Chesapeake-style Soy Cakes
Recipe from United Soybean Board
- 2½ quart soybeans, cooked and drained
- 10 oz fresh whole wheat bread crumbs (1¼ qt)
- 2½ cups onions, finely chopped (13 oz)
- ¼ cup garlic, minced (1 oz)
- 1¼ cups carrots, grated (7 oz)
- 1¼ cups soy protein isolates (5 oz)
- ⅔ cup fresh parsley, chopped
- 2½ tsp dried thyme, crushed
- 2½ tsp salt
- 1¼ tsp ground pepper
- 5 eggs, beaten
- soybean oil as needed
- 24 lemon wedges
- Coarsely mash cooked soybeans until lumpy.
- Combine all ingredients in large bowl.
- Form ⅓-cup portions into patties.
- Cook on a lightly oiled griddle over medium heat until thoroughly heated and browned on both sides.

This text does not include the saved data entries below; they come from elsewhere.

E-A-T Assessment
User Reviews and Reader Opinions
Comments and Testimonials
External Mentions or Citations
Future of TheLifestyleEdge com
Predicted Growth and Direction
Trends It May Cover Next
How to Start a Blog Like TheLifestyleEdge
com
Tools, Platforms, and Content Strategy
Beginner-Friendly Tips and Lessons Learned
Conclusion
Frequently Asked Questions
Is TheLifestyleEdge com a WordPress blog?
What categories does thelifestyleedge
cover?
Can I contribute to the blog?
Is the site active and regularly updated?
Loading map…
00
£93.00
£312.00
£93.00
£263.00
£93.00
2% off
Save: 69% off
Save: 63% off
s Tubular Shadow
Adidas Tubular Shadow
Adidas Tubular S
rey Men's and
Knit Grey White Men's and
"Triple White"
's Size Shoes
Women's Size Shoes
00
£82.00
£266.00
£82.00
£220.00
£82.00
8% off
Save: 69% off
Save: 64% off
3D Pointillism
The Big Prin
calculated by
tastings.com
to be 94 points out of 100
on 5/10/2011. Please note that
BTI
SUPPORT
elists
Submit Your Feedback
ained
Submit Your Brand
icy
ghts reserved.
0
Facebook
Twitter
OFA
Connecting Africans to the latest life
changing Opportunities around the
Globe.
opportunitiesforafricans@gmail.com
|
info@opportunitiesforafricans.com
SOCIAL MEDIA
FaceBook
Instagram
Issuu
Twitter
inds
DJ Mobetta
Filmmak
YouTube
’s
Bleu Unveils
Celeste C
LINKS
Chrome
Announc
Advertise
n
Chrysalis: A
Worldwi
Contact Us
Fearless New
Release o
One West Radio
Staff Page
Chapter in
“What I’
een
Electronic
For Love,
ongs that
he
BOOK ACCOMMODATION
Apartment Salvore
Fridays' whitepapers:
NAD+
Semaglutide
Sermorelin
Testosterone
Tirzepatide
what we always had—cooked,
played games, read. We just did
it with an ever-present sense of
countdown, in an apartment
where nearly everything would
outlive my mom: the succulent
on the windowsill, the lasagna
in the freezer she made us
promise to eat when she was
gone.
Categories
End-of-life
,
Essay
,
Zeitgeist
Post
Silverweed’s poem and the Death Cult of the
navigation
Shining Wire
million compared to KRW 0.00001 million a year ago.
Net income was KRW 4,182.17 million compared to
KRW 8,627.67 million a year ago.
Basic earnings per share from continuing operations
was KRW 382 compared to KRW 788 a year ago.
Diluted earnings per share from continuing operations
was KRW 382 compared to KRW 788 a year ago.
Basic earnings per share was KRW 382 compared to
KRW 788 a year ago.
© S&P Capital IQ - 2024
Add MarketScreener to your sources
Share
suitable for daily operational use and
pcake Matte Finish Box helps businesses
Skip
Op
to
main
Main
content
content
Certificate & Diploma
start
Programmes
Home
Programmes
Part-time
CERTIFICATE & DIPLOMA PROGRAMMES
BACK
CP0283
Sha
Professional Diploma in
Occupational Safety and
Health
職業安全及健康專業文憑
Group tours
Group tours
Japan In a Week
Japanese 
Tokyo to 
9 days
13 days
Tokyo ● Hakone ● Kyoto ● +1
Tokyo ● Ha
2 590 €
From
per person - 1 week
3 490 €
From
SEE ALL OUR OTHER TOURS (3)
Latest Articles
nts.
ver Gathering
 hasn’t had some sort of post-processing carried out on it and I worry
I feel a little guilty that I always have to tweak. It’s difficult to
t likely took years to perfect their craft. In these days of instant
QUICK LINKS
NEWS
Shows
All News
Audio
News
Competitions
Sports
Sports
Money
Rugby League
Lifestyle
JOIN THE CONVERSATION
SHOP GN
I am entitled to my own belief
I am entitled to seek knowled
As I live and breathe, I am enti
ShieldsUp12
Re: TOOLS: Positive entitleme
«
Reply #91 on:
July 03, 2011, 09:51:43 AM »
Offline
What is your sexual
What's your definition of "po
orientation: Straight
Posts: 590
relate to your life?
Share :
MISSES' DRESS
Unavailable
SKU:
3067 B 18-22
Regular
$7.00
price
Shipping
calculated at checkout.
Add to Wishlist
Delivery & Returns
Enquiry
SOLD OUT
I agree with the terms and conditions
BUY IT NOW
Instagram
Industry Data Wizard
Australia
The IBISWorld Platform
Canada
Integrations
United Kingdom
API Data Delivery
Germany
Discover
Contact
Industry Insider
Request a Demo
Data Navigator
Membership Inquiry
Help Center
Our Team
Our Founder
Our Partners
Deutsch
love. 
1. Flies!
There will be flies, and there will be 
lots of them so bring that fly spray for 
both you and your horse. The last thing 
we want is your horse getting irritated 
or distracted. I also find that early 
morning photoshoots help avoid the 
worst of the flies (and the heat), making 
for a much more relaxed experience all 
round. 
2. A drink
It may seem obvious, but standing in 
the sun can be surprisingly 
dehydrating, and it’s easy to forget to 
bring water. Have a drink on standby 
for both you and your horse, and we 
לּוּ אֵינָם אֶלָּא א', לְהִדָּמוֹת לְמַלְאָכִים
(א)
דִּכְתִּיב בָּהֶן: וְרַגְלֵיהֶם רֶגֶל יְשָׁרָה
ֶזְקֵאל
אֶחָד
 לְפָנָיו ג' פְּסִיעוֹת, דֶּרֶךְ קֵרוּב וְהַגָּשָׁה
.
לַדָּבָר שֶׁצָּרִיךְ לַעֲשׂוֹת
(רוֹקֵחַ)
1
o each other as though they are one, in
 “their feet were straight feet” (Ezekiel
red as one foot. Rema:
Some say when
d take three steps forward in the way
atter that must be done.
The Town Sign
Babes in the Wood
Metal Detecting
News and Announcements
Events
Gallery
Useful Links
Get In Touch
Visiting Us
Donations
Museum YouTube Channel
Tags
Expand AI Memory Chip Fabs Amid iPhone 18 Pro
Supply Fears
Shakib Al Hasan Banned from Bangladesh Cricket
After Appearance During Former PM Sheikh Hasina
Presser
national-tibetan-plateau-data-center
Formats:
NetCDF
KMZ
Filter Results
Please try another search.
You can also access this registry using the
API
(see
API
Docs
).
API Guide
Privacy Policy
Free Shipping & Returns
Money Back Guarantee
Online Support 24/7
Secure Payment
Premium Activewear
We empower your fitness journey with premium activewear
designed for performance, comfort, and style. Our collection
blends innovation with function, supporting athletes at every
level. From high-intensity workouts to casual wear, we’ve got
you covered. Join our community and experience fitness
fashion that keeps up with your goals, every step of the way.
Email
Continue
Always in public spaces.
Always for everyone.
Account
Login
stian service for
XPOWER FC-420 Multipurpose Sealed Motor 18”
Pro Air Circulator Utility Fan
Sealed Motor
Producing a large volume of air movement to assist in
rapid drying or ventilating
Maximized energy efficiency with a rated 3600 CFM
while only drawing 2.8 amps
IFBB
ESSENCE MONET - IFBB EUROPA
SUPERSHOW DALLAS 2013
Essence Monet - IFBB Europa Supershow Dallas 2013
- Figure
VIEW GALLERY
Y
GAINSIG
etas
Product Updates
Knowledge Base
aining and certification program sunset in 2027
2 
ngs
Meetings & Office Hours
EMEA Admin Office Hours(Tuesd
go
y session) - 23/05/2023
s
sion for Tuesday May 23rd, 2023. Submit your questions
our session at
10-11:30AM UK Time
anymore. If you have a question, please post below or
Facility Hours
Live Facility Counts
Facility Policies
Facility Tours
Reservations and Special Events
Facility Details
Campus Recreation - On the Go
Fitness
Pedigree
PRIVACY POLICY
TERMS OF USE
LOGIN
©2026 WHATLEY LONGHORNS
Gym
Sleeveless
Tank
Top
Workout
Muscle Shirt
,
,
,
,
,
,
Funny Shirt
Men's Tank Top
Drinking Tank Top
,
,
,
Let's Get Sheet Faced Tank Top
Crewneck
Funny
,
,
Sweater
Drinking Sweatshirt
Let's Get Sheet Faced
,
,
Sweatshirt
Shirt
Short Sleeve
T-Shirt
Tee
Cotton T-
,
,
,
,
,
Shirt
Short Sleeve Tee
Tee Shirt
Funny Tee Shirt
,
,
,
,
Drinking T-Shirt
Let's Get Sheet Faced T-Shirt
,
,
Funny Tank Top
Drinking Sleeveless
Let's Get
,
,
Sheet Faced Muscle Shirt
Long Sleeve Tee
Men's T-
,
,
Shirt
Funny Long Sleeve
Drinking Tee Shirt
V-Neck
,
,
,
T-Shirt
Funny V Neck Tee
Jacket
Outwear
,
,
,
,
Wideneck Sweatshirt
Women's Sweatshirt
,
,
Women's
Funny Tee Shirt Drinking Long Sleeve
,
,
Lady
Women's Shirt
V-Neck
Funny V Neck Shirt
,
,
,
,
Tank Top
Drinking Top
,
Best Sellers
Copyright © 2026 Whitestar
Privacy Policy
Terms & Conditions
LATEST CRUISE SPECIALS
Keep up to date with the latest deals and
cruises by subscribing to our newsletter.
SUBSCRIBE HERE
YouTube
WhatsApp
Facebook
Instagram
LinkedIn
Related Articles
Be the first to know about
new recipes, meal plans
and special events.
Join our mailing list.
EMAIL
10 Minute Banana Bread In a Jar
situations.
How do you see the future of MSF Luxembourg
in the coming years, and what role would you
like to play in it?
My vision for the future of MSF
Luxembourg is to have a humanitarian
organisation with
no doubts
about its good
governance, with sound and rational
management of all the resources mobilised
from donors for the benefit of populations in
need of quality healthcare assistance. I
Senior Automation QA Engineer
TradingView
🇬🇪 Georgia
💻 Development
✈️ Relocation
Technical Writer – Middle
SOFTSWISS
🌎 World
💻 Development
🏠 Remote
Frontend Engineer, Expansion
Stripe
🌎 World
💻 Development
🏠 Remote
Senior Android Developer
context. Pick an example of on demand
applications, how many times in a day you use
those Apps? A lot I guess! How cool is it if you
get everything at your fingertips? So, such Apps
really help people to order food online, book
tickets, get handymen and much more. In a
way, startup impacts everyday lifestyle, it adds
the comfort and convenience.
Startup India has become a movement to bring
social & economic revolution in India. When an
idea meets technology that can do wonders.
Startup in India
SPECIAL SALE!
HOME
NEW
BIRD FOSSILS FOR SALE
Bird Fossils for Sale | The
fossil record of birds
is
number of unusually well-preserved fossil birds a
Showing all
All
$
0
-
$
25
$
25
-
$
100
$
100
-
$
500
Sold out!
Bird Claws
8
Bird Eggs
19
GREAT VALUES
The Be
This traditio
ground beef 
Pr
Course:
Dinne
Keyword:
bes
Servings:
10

- Serve 2 cakes per serving with a lemon wedge.
To cook soybeans
- Add 1 pound dry soybeans to 1½ to 2 quarts boiling water; boil 5 minutes.
- Cover pot, remove from heat and let stand 1 hour.
- Drain; add 1½ quarts water.
- Do not add salt at this point or it will delay the softening of the beans.
- Bring beans and water to boil; reduce heat and simmer, with lid tilted on pot, about 3 hours or until beans are tender.
- Yield: 1 to 1½ quarts cooked beans.